*** Opening Records for this task ***

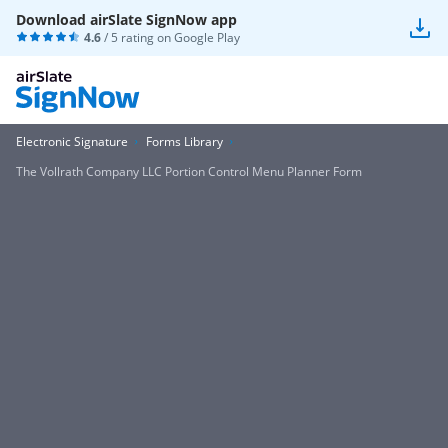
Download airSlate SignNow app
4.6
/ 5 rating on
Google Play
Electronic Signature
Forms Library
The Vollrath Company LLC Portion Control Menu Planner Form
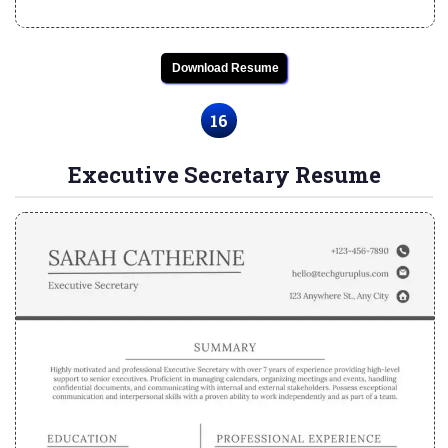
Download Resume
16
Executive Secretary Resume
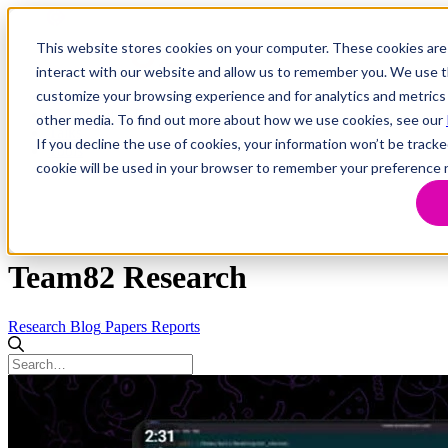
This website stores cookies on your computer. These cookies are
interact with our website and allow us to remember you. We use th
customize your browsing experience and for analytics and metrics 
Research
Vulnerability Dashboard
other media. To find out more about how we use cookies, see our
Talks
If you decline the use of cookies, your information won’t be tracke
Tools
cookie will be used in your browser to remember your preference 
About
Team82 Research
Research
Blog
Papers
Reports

*** Closing Records for this task ***
*** Opening Records for this task ***

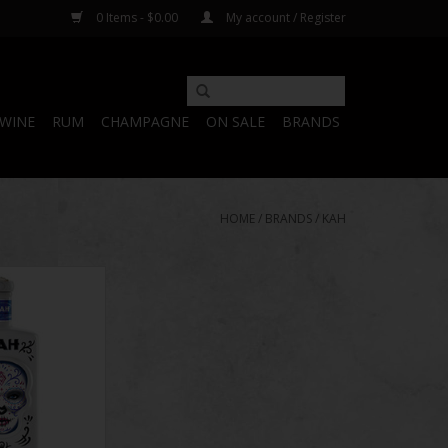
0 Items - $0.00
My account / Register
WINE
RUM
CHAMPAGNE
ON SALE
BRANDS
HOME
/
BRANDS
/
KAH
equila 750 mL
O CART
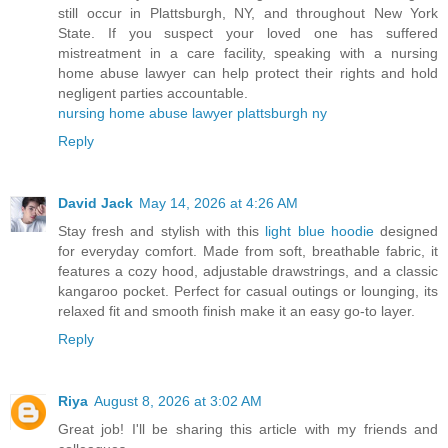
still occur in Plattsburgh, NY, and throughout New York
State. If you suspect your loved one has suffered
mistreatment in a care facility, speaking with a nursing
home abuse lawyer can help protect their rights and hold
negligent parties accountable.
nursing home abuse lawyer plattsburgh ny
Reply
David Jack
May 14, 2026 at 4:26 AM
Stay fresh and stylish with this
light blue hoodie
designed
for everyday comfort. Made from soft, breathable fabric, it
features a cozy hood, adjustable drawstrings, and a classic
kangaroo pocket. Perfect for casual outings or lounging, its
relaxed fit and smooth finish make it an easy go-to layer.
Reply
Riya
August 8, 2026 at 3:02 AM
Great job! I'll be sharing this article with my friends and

*** Closing Records for this task ***

The task calls for all lines in the entries that hold "lawyer".

home abuse lawyer can help protect their rights and hold
nursing home abuse lawyer plattsburgh ny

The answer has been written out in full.